**TASK INPUT**
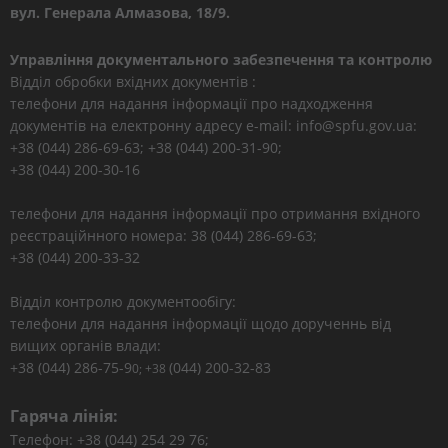
вул. Генерала Алмазова, 18/9.
Управління документального забезпечення та контролю
Відділ обробки вхідних документів :
телефони для надання інформації про надходження
документів на електронну адресу e-mail: info@spfu.gov.ua:
+38 (044) 286-69-63; +38 (044) 200-31-90;
+38 (044) 200-30-16
телефони для надання інформації про отримання вхідного
реєстраційнного номера: 38 (044) 286-69-63;
+38 (044) 200-33-32
Відділ контролю документообігу:
телефони для надання інформації щодо дорученнь від
вищих органів влади:
+38 (044) 286-75-9
(044) 200-32-83
0; +38
Гаряча лінія:
Телефон: +38 (044) 254 29 76;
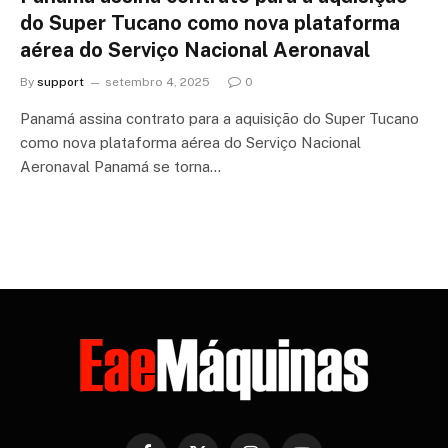
do Super Tucano como nova plataforma
aérea do Serviço Nacional Aeronaval
By
support
setembro 4, 2025
0
Panamá assina contrato para a aquisição do Super Tucano
como nova plataforma aérea do Serviço Nacional
Aeronaval Panamá se torna…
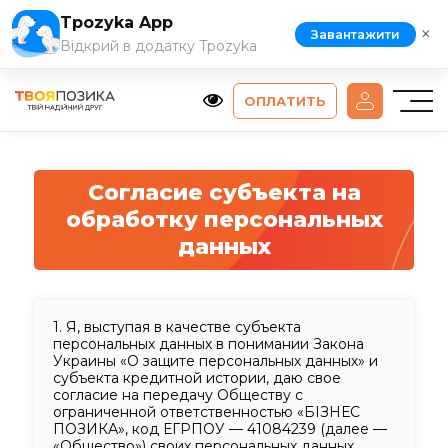
Tpozyka App
×
Завантажити
Відкрий в додатку Tpozyka
ОПЛАТИТЬ
Согласие субъекта на
обработку персональных
данных
1.
Я, выступая в качестве субъекта
персональных данных в понимании Закона
Украины «О защите персональных данных» и
субъекта кредитной истории, даю свое
согласие на передачу Обществу с
ограниченной ответственностью «БІЗНЕС
ПОЗИКА», код ЕГРПОУ — 41084239 (далее —
«Общество») своих персональных данных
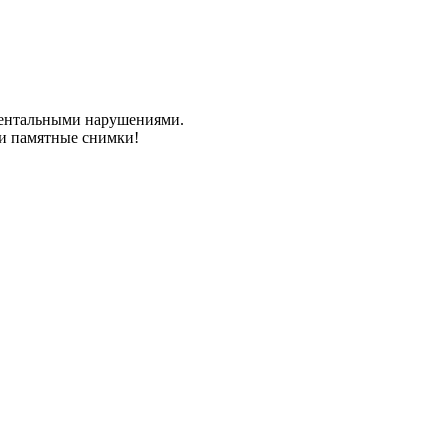
 ментальными нарушениями.
 и памятные снимки!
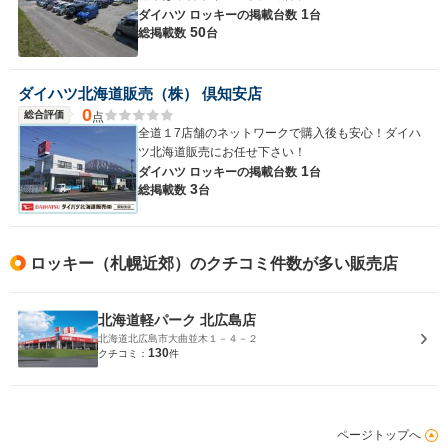
1
ダイハツ ロッキーの
掲載台数
台
50
総掲載数
台
ダイハツ北海道販売（株） 倶知安店
0
総合評価
点
全道１7店舗のネットワークで購入後も安心！ダイハ
ツ北海道販売にお任せ下さい！
1
ダイハツ ロッキーの
掲載台数
台
3
総掲載数
台
ロッキー（札幌近郊）のクチコミ件数が多い販売店
北海道軽パーク 北広島店
北海道北広島市大曲並木１－４－２
130
クチコミ：
件
ページトップへ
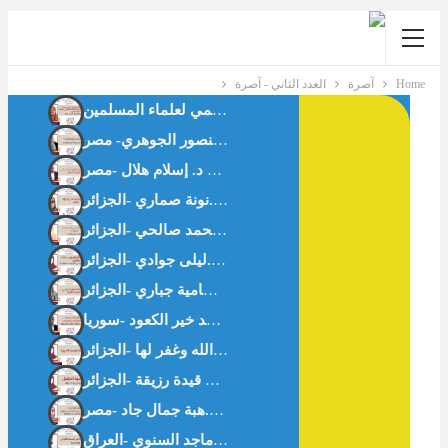
Home
آصرة
العدد الثاني - آصرة
حوار مع د.كاميليا حلمي رئيس لجنة الأسرة بالاتحاد العالمي لعلماء المسلمين
فقه المسافة الآمنة: براءة الذمة في صلة الرحم المؤذية د. فداء منصور الجوهري- مصر
هاجر عليها السَّلام وإدارة البلاء – د.نونة صماري -الجزائر-
ما لا يُقال في العلاقات الزوجية رحلة في نفسية الرجل – د.سمية محمد صالحي -الجزائر
نفسية الطفل صنم التربية الحديثة -أ.بن قيدة رزيقة -الجزائر-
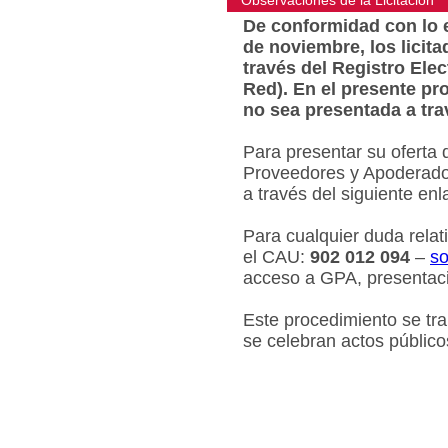
Observaciones de la Licitacion
De conformidad con lo e
de noviembre, los licit
través del Registro Ele
Red). En el presente pr
no sea presentada a tra
Para presentar su oferta 
Proveedores y Apoderados
a través del siguiente en
Para cualquier duda relat
el CAU:
902 012 094
–
so
acceso a GPA, presentaci
Este procedimiento se tr
se celebran actos público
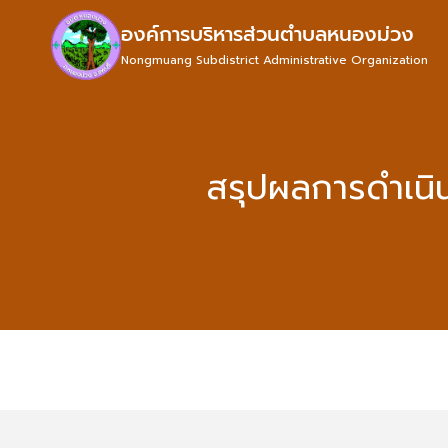
องค์การบริหารส่วนตำบลหนองม่วง
Nongmuang Subdistrict Administrative Organization
สรุปผลการดำเนิ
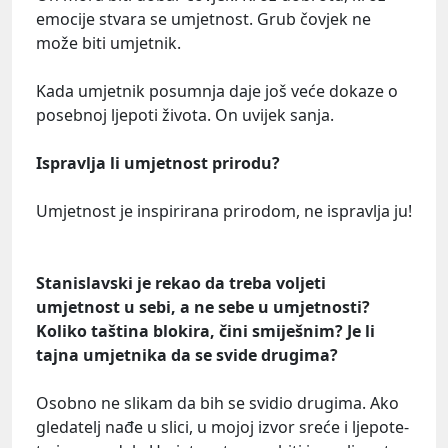
emocije stvara se umjetnost. Grub čovjek ne
može biti umjetnik.
Kada umjetnik posumnja daje još veće dokaze o
posebnoj ljepoti života. On uvijek sanja.
Ispravlja li umjetnost prirodu?
Umjetnost je inspirirana prirodom, ne ispravlja ju!
Stanislavski je rekao da treba voljeti
umjetnost u sebi, a ne sebe u umjetnosti?
Koliko taština blokira, čini smiješnim? Je li
tajna umjetnika da se svide drugima?
Osobno ne slikam da bih se svidio drugima. Ako
gledatelj nađe u slici, u mojoj izvor sreće i ljepote-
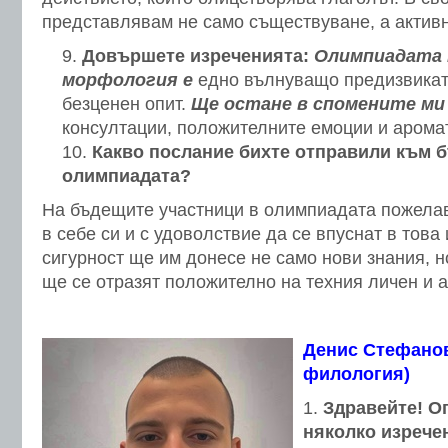
представлявам не само съществуване, а активн
Довършете изреченията:
Олимпиадата 
морфология е
едно вълнуващо предизвикате
безценен опит.
Ще остане в спомените ми
консултации, положителните емоции и аромат
Какво послание бихте отправили към 
олимпиадата?
На бъдещите участници в олимпиадата пожела
в себе си и с удоволствие да се впуснат в това 
сигурност ще им донесе не само нови знания, но
ще се отразят положително на техния личен и 
Денис Стефанов
филология)
Здравейте! О
няколко изрече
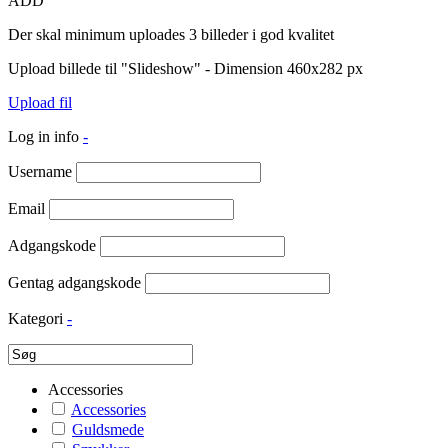
ADD
Der skal minimum uploades 3 billeder i god kvalitet
Upload billede til "Slideshow" - Dimension 460x282 px
Upload fil
Log in info
-
Username
Email
Adgangskode
Gentag adgangskode
Kategori
-
Accessories
Accessories
Guldsmede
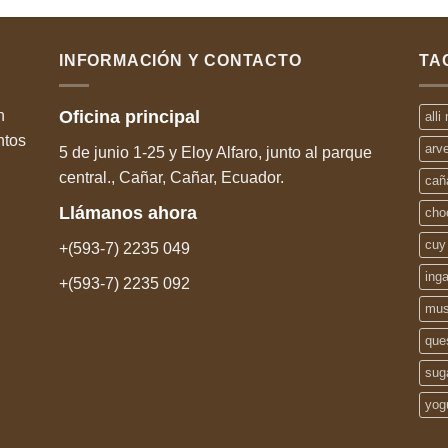
INFORMACIÓN Y CONTACTO
TA
n
Oficina
principal
alli
ntos
arv
5 de junio 1-25 y Eloy Alfaro, junto al parque
central., Cañar, Cañar, Ecuador.
cañ
Llámanos
ahora
cho
cuy
+(593-7) 2235 049
ing
+(593-7) 2235 092
mus
que
sug
yog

**WORK ITEM**
Copy the data word for word. Pictures do not go in the copy.

**FINISHED TASK**
вул. Генерала Алмазова, 18/9.
Управління документального забезпечення та контролю
Відділ обробки вхідних документів :
телефони для надання інформації про надходження
документів на електронну адресу e-mail: info@spfu.gov.ua:
+38 (044) 286-69-63; +38 (044) 200-31-90;
+38 (044) 200-30-16
телефони для надання інформації про отримання вхідного
реєстраційнного номера: 38 (044) 286-69-63;
+38 (044) 200-33-32
Відділ контролю документообігу:
телефони для надання інформації щодо дорученнь від
вищих органів влади:
+38 (044) 286-75-9
(044) 200-32-83
0; +38
Гаряча лінія:
Телефон: +38 (044) 254 29 76;
do Super Tucano como nova plataforma
aérea do Serviço Nacional Aeronaval
By
support
setembro 4, 2025
0
Panamá assina contrato para a aquisição do Super Tucano
como nova plataforma aérea do Serviço Nacional
Aeronaval Panamá se torna…
Tpozyka App
×
Завантажити
Відкрий в додатку Tpozyka
ОПЛАТИТЬ
Согласие субъекта на
обработку персональных
данных
1.
Я, выступая в качестве субъекта
персональных данных в понимании Закона
Украины «О защите персональных данных» и
субъекта кредитной истории, даю свое
согласие на передачу Обществу с
ограниченной ответственностью «БІЗНЕС
ПОЗИКА», код ЕГРПОУ — 41084239 (далее —
«Общество») своих персональных данных
 ментальными нарушениями.
 и памятные снимки!
1
ダイハツ ロッキーの
掲載台数
台
50
総掲載数
台
ダイハツ北海道販売（株） 倶知安店
0
総合評価
点
全道１7店舗のネットワークで購入後も安心！ダイハ
ツ北海道販売にお任せ下さい！
1
ダイハツ ロッキーの
掲載台数
台
3
総掲載数
台
ロッキー（札幌近郊）のクチコミ件数が多い販売店
北海道軽パーク 北広島店
北海道北広島市大曲並木１－４－２
130
クチコミ：
件
ページトップへ
Home
آصرة
العدد الثاني - آصرة
حوار مع د.كاميليا حلمي رئيس لجنة الأسرة بالاتحاد العالمي لعلماء المسلمين
فقه المسافة الآمنة: براءة الذمة في صلة الرحم المؤذية د. فداء منصور الجوهري- مصر
هاجر عليها السَّلام وإدارة البلاء – د.نونة صماري -الجزائر-
ما لا يُقال في العلاقات الزوجية رحلة في نفسية الرجل – د.سمية محمد صالحي -الجزائر
نفسية الطفل صنم التربية الحديثة -أ.بن قيدة رزيقة -الجزائر-
Observaciones de la Licitacion
De conformidad con lo e
de noviembre, los licit
través del Registro Ele
Red). En el presente pr
no sea presentada a tra
Para presentar su oferta 
Proveedores y Apoderados
a través del siguiente en
Para cualquier duda relat
el CAU:
902 012 094
–
so
acceso a GPA, presentaci
Este procedimiento se tr
se celebran actos público
องค์การบริหารส่วนตำบลหนองม่วง
Nongmuang Subdistrict Administrative Organization
สรุปผลการดำเนิ
emocije stvara se umjetnost. Grub čovjek ne
može biti umjetnik.
Kada umjetnik posumnja daje još veće dokaze o
posebnoj ljepoti života. On uvijek sanja.
Ispravlja li umjetnost prirodu?
Umjetnost je inspirirana prirodom, ne ispravlja ju!
Stanislavski je rekao da treba voljeti
umjetnost u sebi, a ne sebe u umjetnosti?
Koliko taština blokira, čini smiješnim? Je li
tajna umjetnika da se svide drugima?
Osobno ne slikam da bih se svidio drugima. Ako
gledatelj nađe u slici, u mojoj izvor sreće i ljepote-
представлявам не само съществуване, а активн
Довършете изреченията:
Олимпиадата 
морфология е
едно вълнуващо предизвикате
безценен опит.
Ще остане в спомените ми
консултации, положителните емоции и аромат
Какво послание бихте отправили към 
олимпиадата?
На бъдещите участници в олимпиадата пожела
в себе си и с удоволствие да се впуснат в това 
сигурност ще им донесе не само нови знания, но
ще се отразят положително на техния личен и 
Денис Стефанов
филология)
Здравейте! О
няколко изрече
ADD
Der skal minimum uploades 3 billeder i god kvalitet
Upload billede til "Slideshow" - Dimension 460x282 px
Upload fil
Log in info
-
Username
Email
Adgangskode
Gentag adgangskode
Kategori
-
Accessories
Accessories
Guldsmede
INFORMACIÓN Y CONTACTO
TA
n
Oficina
principal
alli
ntos
arv
5 de junio 1-25 y Eloy Alfaro, junto al parque
central., Cañar, Cañar, Ecuador.
cañ
Llámanos
ahora
cho
cuy
+(593-7) 2235 049
ing
+(593-7) 2235 092
mus
que
sug
yog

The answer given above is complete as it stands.